Histology and immunohistochemistry: Paraffin sections were stained with hematoxylin eosin and processed for immunohistochemistry. The latter section was incubated with primary antibody (rabbit polyclonal anti-SERT antibody, 1:400, Affinity Biosciences, United States; rat monoclonal anti-serotonin antibody, 1:100, Santa, United States; rabbit polyclonal anti-CCK antibody, 1:100, Abcam, United Kingdom) overnight at 4 °C after dewaxing, antigen retrieval, endogenous peroxidase inhibition, and nonspecific antigen blocking. After washing with phosphate buffered saline, the sections were incubated with anti-rat and anti-rabbit secondary antibodies (1/200, Zhongshan Golden Bridge, Beijing, China) combined with horseradish peroxidase at room temperature for 1 h and then visualized using diaminobenzidine. Finally, the sections were counterstained with hematoxylin and observed under a light microscope to examine the average optical density (OD value) of positive expression of the stain.
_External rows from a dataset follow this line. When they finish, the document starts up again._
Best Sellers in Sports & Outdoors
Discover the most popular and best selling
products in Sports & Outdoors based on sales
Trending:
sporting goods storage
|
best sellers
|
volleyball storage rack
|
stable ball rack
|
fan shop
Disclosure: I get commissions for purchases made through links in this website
Quantitative real-time PCR detection: The expression of CCK and SERT was analyzed by real-time quantitative PCR. Total RNA in the tissue was extracted by TRIzol Reagent (Invitrogen Life Technologies, Waltham, MA, United States) and reverse transcribed into cDNA. Real-time quantitative PCR was then carried out in a StepOnePlus Real-Time PCR system (Applied Biosystems, Waltham, MA, United States) using the FastStart Universal SYBR Green Master Rox Kit (Roche, Shanghai, China). Finally, the mRNA of glyceraldehyde-3-phosphate dehydrogenase (GAPDH) was used as an internal reference. The primers were designed and synthesized by Beijing Aoke Biotechnology Co., Ltd. The upstream region of SERT was 5'-CAGCGTGTGAAGATGGAGAAG-3', and the downstream region of SERT was 5'-TGGGATAGAGTGCCGTGTGT-3'. The upstream region of CCK was 5'-CAGAGGAGGCAGAATAAGAA-3', and the downstream region of CCK was 5'-CAGGAGTCACAGATGAAGAA-3'. The upstream housekeeping gene GAPDH (internal reference) was 5'-GGAAGCTTGTCATCAATGGAAATC-3', and the downstream housekeeping gene GAPDH was 5'-TGATGACCCTTTTGGCTCCC-3'.
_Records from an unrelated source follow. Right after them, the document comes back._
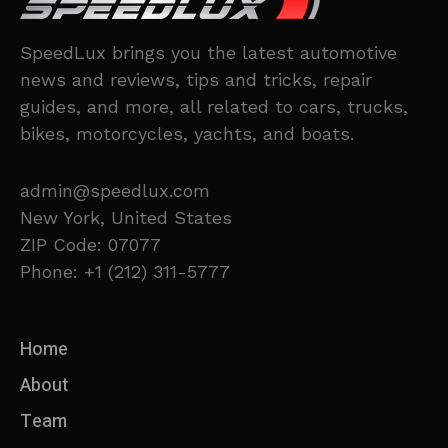
SpeedLux brings you the latest automotive
news and reviews, tips and tricks, repair
guides, and more, all related to cars, trucks,
bikes, motorcycles, yachts, and boats.
admin@speedlux.com
New York, United States
ZIP Code: 07077
Phone: +1 (212) 311-5777
Home
About
Team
The above were used for quantitative real-time PCR. The total reaction volume was 10 μL, including 5 μL of SYBR master mix (Bio-Rad, United States), 0.2 μL of upstream and downstream primers, 1 μL of template cDNA and 3.6 μL of ddH2O. The reaction conditions consisted of 5 min at 95 °C, 10 s at 94 °C, 10 s at 59 °C, 10 s at 72 °C for 40 cycles, and the temperature change rate was 20 °C/s, followed by 10 s at 95 °C, 15 s at 65 °C and then increased to 95 °C/10 s at a rate of 0.1 °C/s.
The fluorescence signal was continuously monitored for dissolution curve analysis, and GAPDH was used as an internal reference for relative quantitative analysis. The 2-ΔCt method was used to determine the expression level of the SERT gene relative to the internal reference (ΔCt = Ct target gene - Ct internal reference).
Plasma SERT and CCK levels: The levels of SERT and CCK in plasma were determined by double antibody sandwich ELISA (SERT/CCK kit).